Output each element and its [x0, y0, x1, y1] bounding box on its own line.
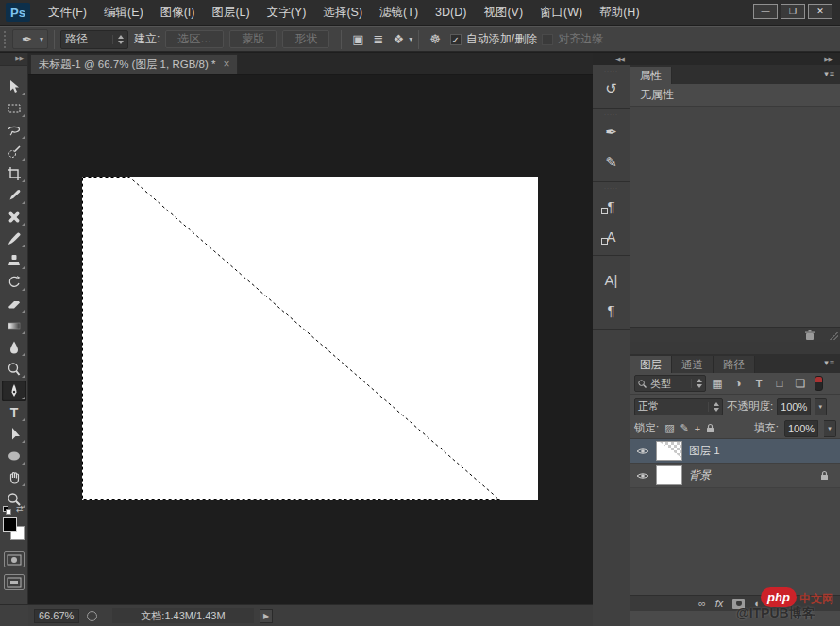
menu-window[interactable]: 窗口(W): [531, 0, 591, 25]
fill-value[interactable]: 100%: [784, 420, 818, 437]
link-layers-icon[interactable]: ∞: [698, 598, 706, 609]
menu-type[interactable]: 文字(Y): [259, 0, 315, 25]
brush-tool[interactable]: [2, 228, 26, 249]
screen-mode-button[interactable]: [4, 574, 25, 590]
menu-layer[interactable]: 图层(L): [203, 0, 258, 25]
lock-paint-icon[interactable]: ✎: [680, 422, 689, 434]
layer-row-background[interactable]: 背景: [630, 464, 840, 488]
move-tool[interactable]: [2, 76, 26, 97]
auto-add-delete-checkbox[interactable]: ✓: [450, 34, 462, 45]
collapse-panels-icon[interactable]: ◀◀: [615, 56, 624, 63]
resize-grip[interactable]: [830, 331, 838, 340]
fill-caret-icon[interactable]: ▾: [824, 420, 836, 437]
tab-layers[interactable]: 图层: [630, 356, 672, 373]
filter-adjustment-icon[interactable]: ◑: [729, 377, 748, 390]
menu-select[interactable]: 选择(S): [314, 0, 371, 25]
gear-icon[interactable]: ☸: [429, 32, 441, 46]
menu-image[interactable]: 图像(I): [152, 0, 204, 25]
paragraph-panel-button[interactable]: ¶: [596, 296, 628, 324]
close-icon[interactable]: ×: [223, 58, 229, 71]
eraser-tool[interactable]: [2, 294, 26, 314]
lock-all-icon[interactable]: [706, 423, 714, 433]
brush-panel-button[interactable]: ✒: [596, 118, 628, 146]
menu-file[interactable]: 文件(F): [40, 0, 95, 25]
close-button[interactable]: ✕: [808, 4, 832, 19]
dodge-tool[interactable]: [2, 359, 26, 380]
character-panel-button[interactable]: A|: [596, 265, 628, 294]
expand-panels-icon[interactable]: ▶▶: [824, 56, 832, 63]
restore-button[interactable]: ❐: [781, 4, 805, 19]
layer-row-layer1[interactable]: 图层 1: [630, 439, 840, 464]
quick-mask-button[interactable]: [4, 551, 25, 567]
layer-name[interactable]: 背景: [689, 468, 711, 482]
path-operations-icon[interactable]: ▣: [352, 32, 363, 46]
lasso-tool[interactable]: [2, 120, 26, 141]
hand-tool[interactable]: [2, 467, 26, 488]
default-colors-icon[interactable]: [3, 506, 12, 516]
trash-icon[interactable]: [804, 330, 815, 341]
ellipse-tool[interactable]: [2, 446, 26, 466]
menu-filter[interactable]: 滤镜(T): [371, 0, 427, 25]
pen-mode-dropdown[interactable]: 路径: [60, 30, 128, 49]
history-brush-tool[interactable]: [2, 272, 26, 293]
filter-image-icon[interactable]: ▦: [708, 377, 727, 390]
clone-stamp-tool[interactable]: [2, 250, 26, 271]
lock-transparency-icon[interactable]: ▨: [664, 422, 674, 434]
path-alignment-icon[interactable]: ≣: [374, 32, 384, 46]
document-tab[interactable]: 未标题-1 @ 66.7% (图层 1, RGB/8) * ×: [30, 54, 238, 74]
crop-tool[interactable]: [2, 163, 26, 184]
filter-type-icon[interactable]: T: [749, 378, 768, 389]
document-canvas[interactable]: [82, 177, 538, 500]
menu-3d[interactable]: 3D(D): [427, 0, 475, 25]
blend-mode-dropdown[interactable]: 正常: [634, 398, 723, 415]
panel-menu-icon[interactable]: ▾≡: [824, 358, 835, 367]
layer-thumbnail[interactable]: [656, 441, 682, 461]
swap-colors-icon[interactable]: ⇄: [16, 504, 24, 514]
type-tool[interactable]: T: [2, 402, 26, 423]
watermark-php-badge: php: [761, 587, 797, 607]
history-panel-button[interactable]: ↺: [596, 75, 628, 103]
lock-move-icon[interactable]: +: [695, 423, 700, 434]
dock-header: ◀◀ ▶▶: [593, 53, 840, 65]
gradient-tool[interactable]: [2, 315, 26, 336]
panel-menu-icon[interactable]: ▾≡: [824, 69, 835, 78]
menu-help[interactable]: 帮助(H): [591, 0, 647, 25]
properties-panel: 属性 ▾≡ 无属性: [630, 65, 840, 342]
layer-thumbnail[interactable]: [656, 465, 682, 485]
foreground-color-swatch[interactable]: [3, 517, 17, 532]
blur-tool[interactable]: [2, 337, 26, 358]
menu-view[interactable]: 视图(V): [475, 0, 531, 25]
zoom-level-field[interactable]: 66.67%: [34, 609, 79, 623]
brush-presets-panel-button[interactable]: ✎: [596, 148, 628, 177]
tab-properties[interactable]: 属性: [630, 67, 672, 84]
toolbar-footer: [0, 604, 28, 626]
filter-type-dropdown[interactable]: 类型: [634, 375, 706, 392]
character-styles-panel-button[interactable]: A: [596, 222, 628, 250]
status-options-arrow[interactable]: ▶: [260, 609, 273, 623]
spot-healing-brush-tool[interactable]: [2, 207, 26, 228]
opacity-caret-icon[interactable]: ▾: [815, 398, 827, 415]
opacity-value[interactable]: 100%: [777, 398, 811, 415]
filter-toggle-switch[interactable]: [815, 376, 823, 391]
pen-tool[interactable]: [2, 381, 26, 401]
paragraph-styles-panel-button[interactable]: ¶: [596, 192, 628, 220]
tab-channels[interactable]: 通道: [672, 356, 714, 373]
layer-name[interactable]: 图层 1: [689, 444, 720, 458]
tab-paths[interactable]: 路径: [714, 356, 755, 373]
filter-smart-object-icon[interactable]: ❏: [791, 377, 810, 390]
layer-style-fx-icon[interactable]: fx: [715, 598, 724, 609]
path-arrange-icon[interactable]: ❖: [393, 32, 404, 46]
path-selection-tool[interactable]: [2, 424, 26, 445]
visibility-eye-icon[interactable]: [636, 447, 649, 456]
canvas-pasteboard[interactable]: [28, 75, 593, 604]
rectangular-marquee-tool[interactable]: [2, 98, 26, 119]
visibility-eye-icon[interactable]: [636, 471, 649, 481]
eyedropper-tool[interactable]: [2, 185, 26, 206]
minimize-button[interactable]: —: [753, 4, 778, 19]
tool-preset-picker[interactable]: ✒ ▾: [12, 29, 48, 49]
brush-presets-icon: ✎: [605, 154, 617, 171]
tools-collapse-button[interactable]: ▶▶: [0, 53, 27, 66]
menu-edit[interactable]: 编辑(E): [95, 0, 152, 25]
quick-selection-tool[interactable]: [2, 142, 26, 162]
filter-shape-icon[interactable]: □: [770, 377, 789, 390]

### WORK INSTRUCTION:
All entries should be given again exactly, except that pictures are to be excluded.

### ANSWER TO THIS PROBLEM:
Output each element and its [x0, y0, x1, y1] bounding box on its own line.
menu-window[interactable]: 窗口(W): [531, 0, 591, 25]
fill-value[interactable]: 100%: [784, 420, 818, 437]
link-layers-icon[interactable]: ∞: [698, 598, 706, 609]
menu-type[interactable]: 文字(Y): [259, 0, 315, 25]
brush-tool[interactable]: [2, 228, 26, 249]
screen-mode-button[interactable]: [4, 574, 25, 590]
menu-layer[interactable]: 图层(L): [203, 0, 258, 25]
lock-paint-icon[interactable]: ✎: [680, 422, 689, 434]
layer-row-background[interactable]: 背景: [630, 464, 840, 488]
move-tool[interactable]: [2, 76, 26, 97]
auto-add-delete-checkbox[interactable]: ✓: [450, 34, 462, 45]
collapse-panels-icon[interactable]: ◀◀: [615, 56, 624, 63]
resize-grip[interactable]: [830, 331, 838, 340]
fill-caret-icon[interactable]: ▾: [824, 420, 836, 437]
tab-layers[interactable]: 图层: [630, 356, 672, 373]
filter-adjustment-icon[interactable]: ◑: [729, 377, 748, 390]
menu-select[interactable]: 选择(S): [314, 0, 371, 25]
gear-icon[interactable]: ☸: [429, 32, 441, 46]
menu-image[interactable]: 图像(I): [152, 0, 204, 25]
paragraph-panel-button[interactable]: ¶: [596, 296, 628, 324]
close-icon[interactable]: ×: [223, 58, 229, 71]
eraser-tool[interactable]: [2, 294, 26, 314]
lock-all-icon[interactable]: [706, 423, 714, 433]
brush-panel-button[interactable]: ✒: [596, 118, 628, 146]
menu-file[interactable]: 文件(F): [40, 0, 95, 25]
close-button[interactable]: ✕: [808, 4, 832, 19]
dodge-tool[interactable]: [2, 359, 26, 380]
character-panel-button[interactable]: A|: [596, 265, 628, 294]
expand-panels-icon[interactable]: ▶▶: [824, 56, 832, 63]
restore-button[interactable]: ❐: [781, 4, 805, 19]
layer-row-layer1[interactable]: 图层 1: [630, 439, 840, 464]
quick-mask-button[interactable]: [4, 551, 25, 567]
layer-name[interactable]: 背景: [689, 468, 711, 482]
path-operations-icon[interactable]: ▣: [352, 32, 363, 46]
lasso-tool[interactable]: [2, 120, 26, 141]
hand-tool[interactable]: [2, 467, 26, 488]
default-colors-icon[interactable]: [3, 506, 12, 516]
trash-icon[interactable]: [804, 330, 815, 341]
ellipse-tool[interactable]: [2, 446, 26, 466]
menu-filter[interactable]: 滤镜(T): [371, 0, 427, 25]
pen-mode-dropdown[interactable]: 路径: [60, 30, 128, 49]
history-brush-tool[interactable]: [2, 272, 26, 293]
filter-image-icon[interactable]: ▦: [708, 377, 727, 390]
clone-stamp-tool[interactable]: [2, 250, 26, 271]
lock-transparency-icon[interactable]: ▨: [664, 422, 674, 434]
path-alignment-icon[interactable]: ≣: [374, 32, 384, 46]
document-tab[interactable]: 未标题-1 @ 66.7% (图层 1, RGB/8) * ×: [30, 54, 238, 74]
crop-tool[interactable]: [2, 163, 26, 184]
filter-type-icon[interactable]: T: [749, 378, 768, 389]
document-canvas[interactable]: [82, 177, 538, 500]
menu-3d[interactable]: 3D(D): [427, 0, 475, 25]
blend-mode-dropdown[interactable]: 正常: [634, 398, 723, 415]
panel-menu-icon[interactable]: ▾≡: [824, 358, 835, 367]
layer-thumbnail[interactable]: [656, 441, 682, 461]
swap-colors-icon[interactable]: ⇄: [16, 504, 24, 514]
type-tool[interactable]: T: [2, 402, 26, 423]
watermark-php-badge: php: [761, 587, 797, 607]
history-panel-button[interactable]: ↺: [596, 75, 628, 103]
lock-move-icon[interactable]: +: [695, 423, 700, 434]
dock-header: ◀◀ ▶▶: [593, 53, 840, 65]
gradient-tool[interactable]: [2, 315, 26, 336]
panel-menu-icon[interactable]: ▾≡: [824, 69, 835, 78]
menu-help[interactable]: 帮助(H): [591, 0, 647, 25]
properties-panel: 属性 ▾≡ 无属性: [630, 65, 840, 342]
layer-thumbnail[interactable]: [656, 465, 682, 485]
foreground-color-swatch[interactable]: [3, 517, 17, 532]
blur-tool[interactable]: [2, 337, 26, 358]
menu-view[interactable]: 视图(V): [475, 0, 531, 25]
zoom-level-field[interactable]: 66.67%: [34, 609, 79, 623]
brush-presets-panel-button[interactable]: ✎: [596, 148, 628, 177]
tab-properties[interactable]: 属性: [630, 67, 672, 84]
toolbar-footer: [0, 604, 28, 626]
filter-type-dropdown[interactable]: 类型: [634, 375, 706, 392]
character-styles-panel-button[interactable]: A: [596, 222, 628, 250]
status-options-arrow[interactable]: ▶: [260, 609, 273, 623]
spot-healing-brush-tool[interactable]: [2, 207, 26, 228]
opacity-caret-icon[interactable]: ▾: [815, 398, 827, 415]
opacity-value[interactable]: 100%: [777, 398, 811, 415]
filter-toggle-switch[interactable]: [815, 376, 823, 391]
pen-tool[interactable]: [2, 381, 26, 401]
paragraph-styles-panel-button[interactable]: ¶: [596, 192, 628, 220]
tab-channels[interactable]: 通道: [672, 356, 714, 373]
layer-name[interactable]: 图层 1: [689, 444, 720, 458]
tab-paths[interactable]: 路径: [714, 356, 755, 373]
filter-smart-object-icon[interactable]: ❏: [791, 377, 810, 390]
layer-style-fx-icon[interactable]: fx: [715, 598, 724, 609]
path-arrange-icon[interactable]: ❖: [393, 32, 404, 46]
path-selection-tool[interactable]: [2, 424, 26, 445]
visibility-eye-icon[interactable]: [636, 447, 649, 456]
canvas-pasteboard[interactable]: [28, 75, 593, 604]
rectangular-marquee-tool[interactable]: [2, 98, 26, 119]
visibility-eye-icon[interactable]: [636, 471, 649, 481]
eyedropper-tool[interactable]: [2, 185, 26, 206]
minimize-button[interactable]: —: [753, 4, 778, 19]
tool-preset-picker[interactable]: ✒ ▾: [12, 29, 48, 49]
brush-presets-icon: ✎: [605, 154, 617, 171]
tools-collapse-button[interactable]: ▶▶: [0, 53, 27, 66]
menu-edit[interactable]: 编辑(E): [95, 0, 152, 25]
quick-selection-tool[interactable]: [2, 142, 26, 162]
filter-shape-icon[interactable]: □: [770, 377, 789, 390]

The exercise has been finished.